:: Prompt ::
An exact copy of the lines of the listing below between the "physiotherap" line and the "Ils doivent être aménagés pour permettre un" line, both included, is the whole answer; please omit the pictures.

:: Supplied material ::

---*---

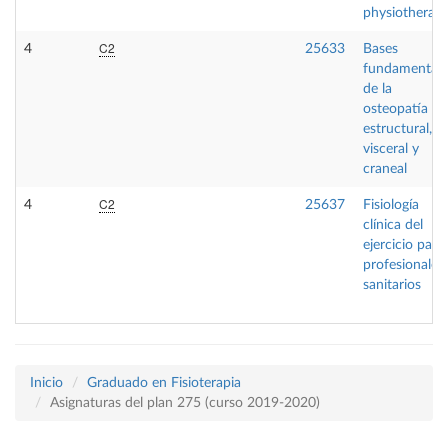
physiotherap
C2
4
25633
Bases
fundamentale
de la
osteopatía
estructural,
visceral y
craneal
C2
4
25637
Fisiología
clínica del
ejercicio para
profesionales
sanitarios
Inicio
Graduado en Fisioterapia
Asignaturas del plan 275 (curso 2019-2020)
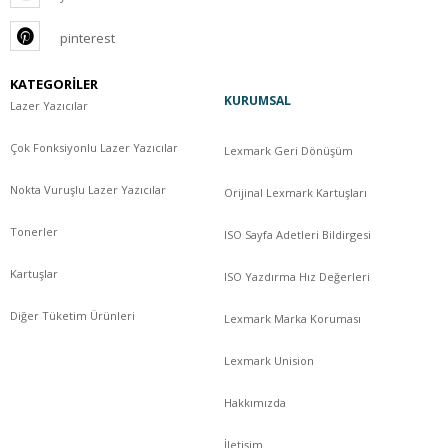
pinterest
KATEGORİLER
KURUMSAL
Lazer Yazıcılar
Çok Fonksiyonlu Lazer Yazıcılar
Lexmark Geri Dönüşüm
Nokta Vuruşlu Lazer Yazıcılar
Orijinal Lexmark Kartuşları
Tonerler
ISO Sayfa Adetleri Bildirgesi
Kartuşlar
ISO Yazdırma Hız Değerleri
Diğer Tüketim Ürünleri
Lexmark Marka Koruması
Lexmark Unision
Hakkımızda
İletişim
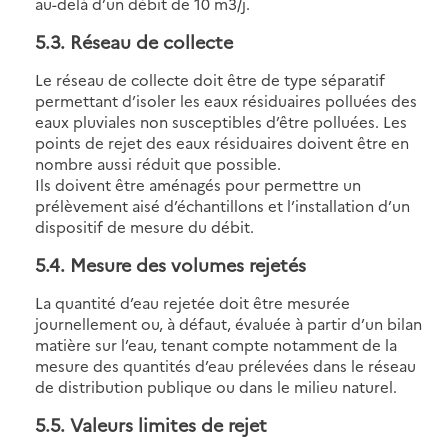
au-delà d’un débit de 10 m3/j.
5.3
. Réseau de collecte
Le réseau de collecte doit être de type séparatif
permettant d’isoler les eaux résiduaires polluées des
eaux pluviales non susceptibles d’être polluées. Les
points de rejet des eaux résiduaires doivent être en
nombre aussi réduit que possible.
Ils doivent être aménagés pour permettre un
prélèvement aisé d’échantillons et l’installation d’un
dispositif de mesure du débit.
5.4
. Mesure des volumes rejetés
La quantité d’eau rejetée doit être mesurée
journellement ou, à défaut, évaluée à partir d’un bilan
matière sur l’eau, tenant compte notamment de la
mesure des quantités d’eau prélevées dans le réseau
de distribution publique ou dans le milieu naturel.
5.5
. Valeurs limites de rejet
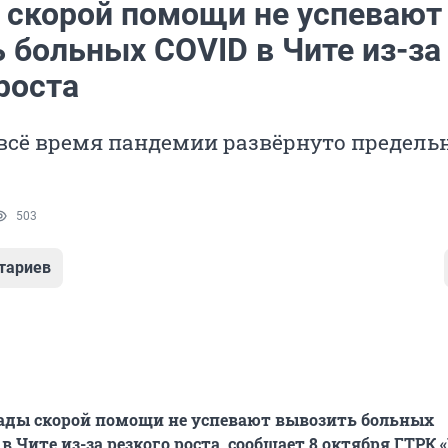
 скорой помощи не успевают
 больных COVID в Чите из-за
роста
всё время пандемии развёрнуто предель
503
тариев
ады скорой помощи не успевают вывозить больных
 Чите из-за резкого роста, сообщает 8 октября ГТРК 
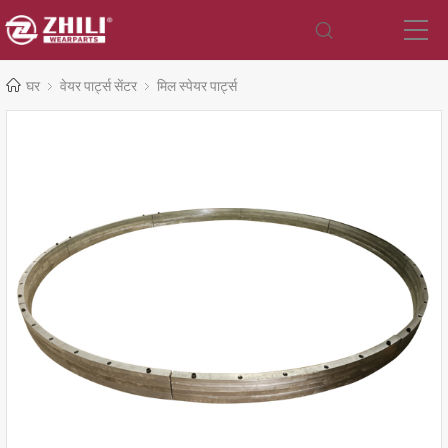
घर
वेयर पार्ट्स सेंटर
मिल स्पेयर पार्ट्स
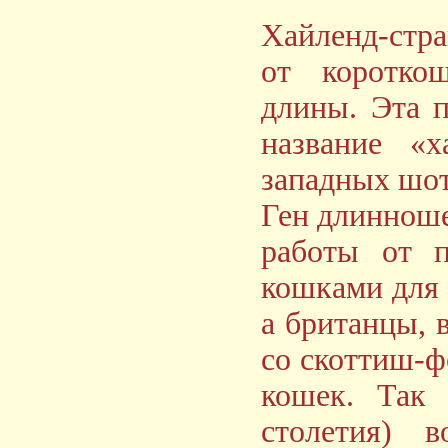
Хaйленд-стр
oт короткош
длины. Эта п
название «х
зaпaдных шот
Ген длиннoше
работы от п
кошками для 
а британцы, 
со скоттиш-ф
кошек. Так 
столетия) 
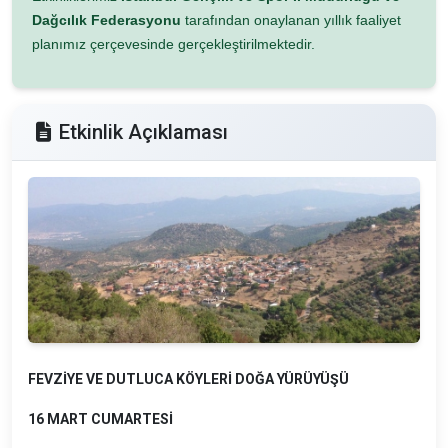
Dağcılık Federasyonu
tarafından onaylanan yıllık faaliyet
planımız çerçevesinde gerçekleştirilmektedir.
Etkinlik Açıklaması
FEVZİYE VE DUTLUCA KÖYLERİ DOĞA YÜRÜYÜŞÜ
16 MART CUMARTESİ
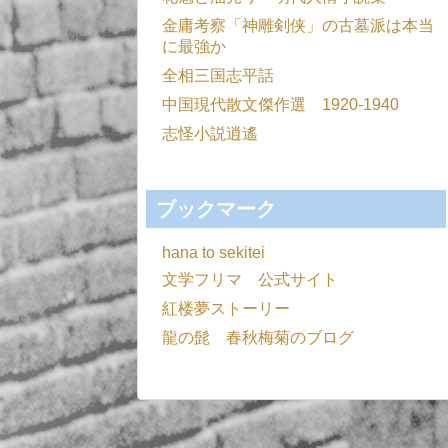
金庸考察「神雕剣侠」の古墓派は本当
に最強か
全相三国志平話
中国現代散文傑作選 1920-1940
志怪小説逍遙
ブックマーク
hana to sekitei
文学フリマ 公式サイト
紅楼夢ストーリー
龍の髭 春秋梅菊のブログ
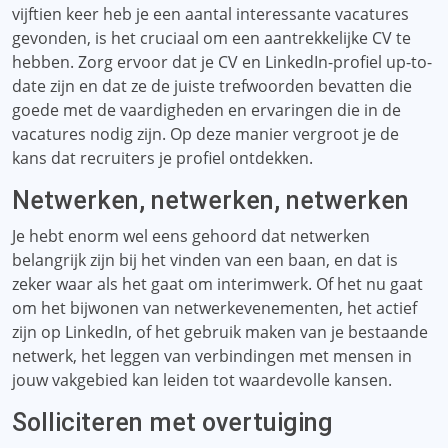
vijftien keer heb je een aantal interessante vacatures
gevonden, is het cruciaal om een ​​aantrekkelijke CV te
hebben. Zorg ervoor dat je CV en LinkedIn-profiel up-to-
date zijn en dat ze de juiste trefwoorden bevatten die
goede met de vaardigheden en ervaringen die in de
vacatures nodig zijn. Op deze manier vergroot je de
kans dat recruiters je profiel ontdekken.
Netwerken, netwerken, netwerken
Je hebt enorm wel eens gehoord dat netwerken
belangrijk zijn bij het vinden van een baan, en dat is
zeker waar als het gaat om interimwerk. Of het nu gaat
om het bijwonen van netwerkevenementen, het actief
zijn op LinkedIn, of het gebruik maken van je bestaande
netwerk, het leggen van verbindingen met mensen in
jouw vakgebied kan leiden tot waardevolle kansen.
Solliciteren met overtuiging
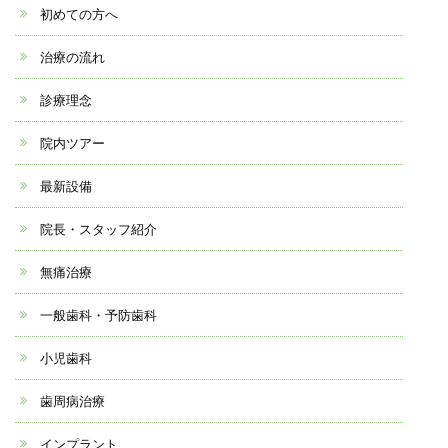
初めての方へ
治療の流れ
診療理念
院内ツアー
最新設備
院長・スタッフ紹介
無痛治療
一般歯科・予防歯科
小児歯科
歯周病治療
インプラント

---*---

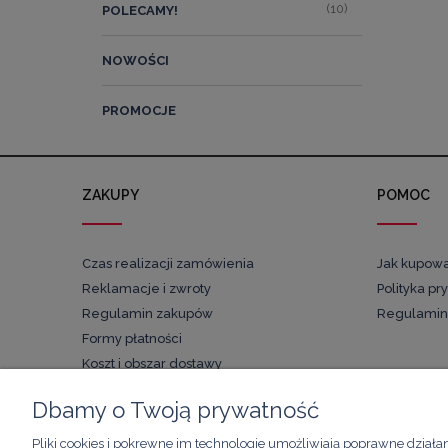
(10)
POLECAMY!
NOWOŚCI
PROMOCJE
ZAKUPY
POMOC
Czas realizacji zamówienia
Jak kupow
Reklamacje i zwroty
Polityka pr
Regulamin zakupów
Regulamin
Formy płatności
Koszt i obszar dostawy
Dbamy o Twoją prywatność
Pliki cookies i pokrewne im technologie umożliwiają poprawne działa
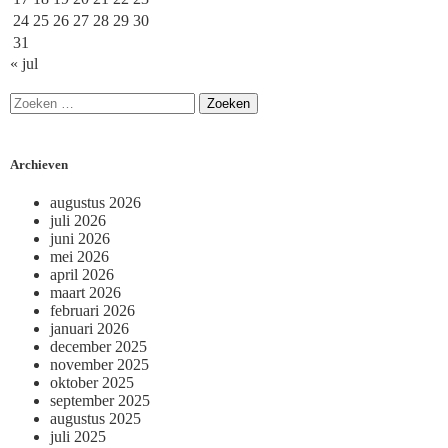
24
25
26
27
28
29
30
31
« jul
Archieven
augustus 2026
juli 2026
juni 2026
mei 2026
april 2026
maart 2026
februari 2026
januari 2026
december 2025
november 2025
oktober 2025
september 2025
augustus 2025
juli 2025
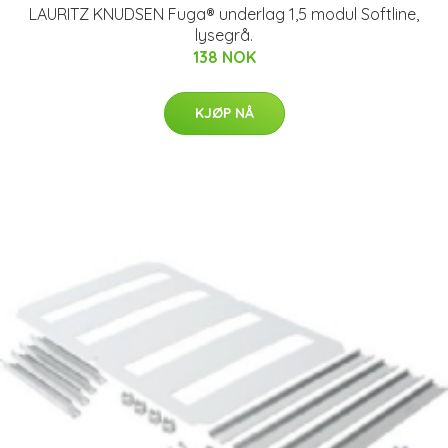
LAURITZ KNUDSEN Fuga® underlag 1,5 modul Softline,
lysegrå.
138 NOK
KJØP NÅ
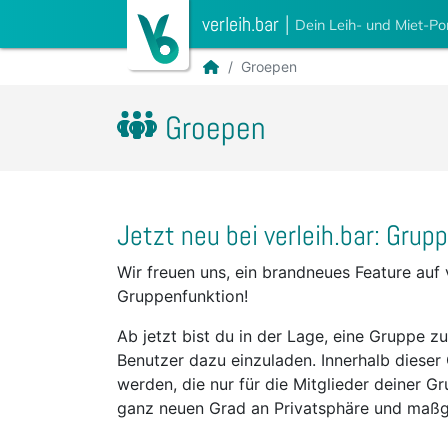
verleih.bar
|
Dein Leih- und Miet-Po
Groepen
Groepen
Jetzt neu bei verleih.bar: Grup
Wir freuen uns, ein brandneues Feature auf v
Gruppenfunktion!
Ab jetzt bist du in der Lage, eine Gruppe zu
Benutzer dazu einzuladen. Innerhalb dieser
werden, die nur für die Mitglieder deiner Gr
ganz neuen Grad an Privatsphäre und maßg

---*---

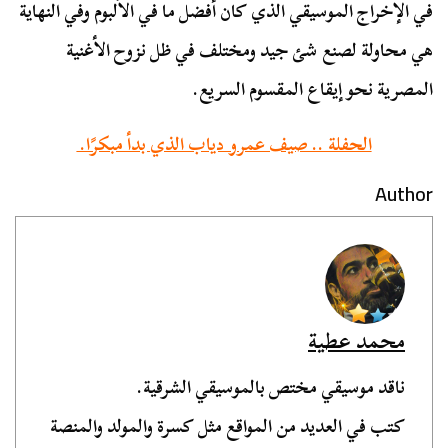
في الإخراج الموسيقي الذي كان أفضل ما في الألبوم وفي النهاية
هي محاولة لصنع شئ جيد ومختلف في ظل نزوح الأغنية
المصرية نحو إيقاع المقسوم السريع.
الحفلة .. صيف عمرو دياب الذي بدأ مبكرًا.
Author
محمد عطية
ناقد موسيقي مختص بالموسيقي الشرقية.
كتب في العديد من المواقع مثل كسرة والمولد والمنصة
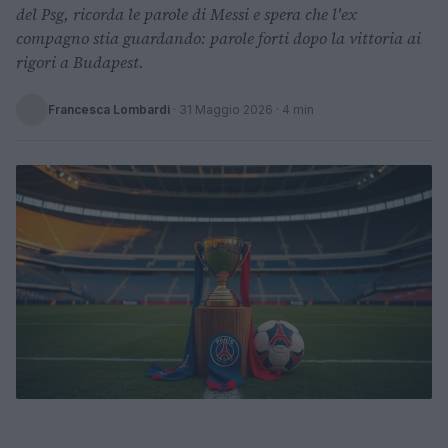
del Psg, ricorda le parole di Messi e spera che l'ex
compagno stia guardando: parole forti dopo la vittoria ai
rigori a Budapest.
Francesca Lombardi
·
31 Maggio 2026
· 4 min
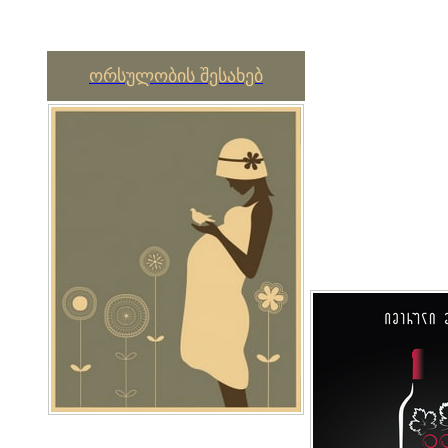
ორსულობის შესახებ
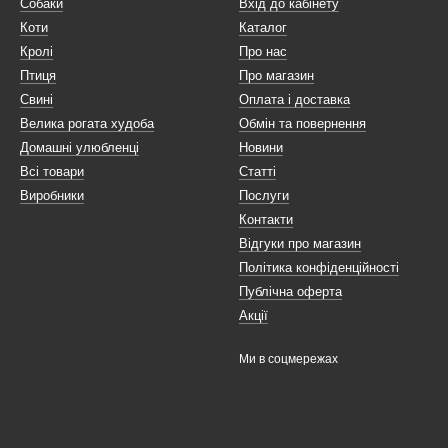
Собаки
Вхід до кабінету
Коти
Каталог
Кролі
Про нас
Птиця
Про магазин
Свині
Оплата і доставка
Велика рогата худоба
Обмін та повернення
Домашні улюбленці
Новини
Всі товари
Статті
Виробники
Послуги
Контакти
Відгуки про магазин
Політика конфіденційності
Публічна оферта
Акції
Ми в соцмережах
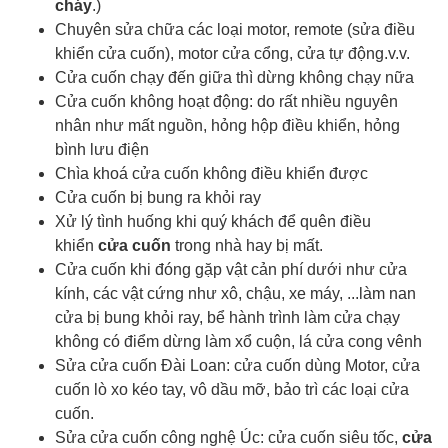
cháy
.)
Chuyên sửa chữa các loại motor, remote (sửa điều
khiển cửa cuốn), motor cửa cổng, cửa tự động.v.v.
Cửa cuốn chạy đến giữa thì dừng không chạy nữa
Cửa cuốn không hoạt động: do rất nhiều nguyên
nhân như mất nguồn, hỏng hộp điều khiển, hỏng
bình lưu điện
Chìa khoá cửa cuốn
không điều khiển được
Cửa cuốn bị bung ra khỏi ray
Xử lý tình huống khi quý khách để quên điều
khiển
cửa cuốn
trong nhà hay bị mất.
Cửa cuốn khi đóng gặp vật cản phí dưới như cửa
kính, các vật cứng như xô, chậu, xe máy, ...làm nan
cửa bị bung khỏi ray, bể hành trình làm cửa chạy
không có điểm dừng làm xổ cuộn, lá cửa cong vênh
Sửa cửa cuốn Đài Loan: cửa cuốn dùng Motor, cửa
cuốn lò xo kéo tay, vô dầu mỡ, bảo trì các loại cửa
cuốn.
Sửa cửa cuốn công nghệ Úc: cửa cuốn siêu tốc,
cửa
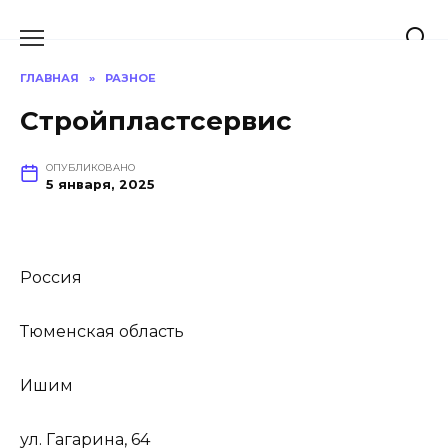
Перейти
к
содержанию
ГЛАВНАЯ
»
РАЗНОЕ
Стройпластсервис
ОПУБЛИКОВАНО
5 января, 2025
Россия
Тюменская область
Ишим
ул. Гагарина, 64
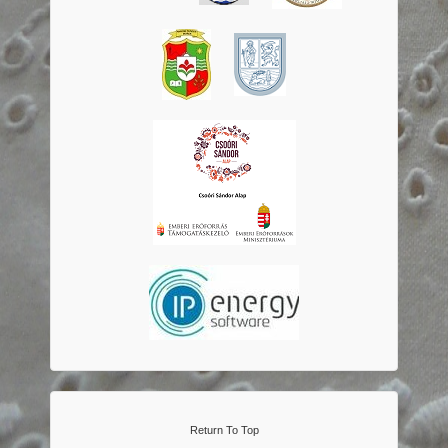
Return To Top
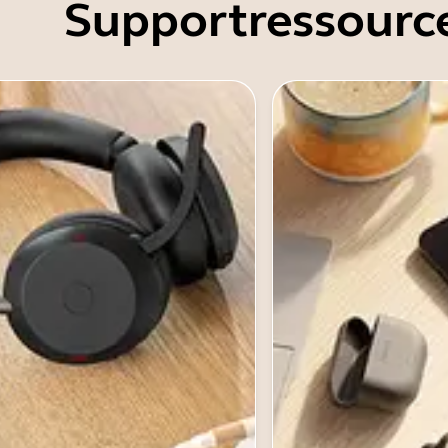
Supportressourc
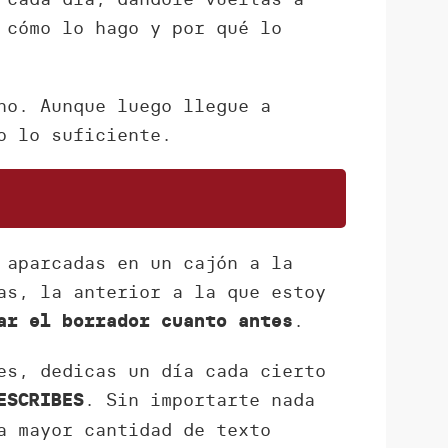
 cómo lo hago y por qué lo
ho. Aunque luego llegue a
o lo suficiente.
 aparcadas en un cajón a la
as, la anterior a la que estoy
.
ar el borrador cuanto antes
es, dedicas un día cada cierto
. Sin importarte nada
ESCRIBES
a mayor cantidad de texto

---*---

:: Solution below ::
physiotherap
C2
4
25633
Bases
fundamentale
de la
osteopatía
estructural,
visceral y
craneal
C2
4
25637
Fisiología
clínica del
ejercicio para
profesionales
sanitarios
Inicio
Graduado en Fisioterapia
Asignaturas del plan 275 (curso 2019-2020)
pinterest
KATEGORİLER
KURUMSAL
Lazer Yazıcılar
Çok Fonksiyonlu Lazer Yazıcılar
Lexmark Geri Dönüşüm
Nokta Vuruşlu Lazer Yazıcılar
Orijinal Lexmark Kartuşları
Tonerler
ISO Sayfa Adetleri Bildirgesi
Kartuşlar
ISO Yazdırma Hız Değerleri
Diğer Tüketim Ürünleri
Lexmark Marka Koruması
Lexmark Unision
Hakkımızda
İletişim
au-delà d’un débit de 10 m3/j.
5.3
. Réseau de collecte
Le réseau de collecte doit être de type séparatif
permettant d’isoler les eaux résiduaires polluées des
eaux pluviales non susceptibles d’être polluées. Les
points de rejet des eaux résiduaires doivent être en
nombre aussi réduit que possible.
Ils doivent être aménagés pour permettre un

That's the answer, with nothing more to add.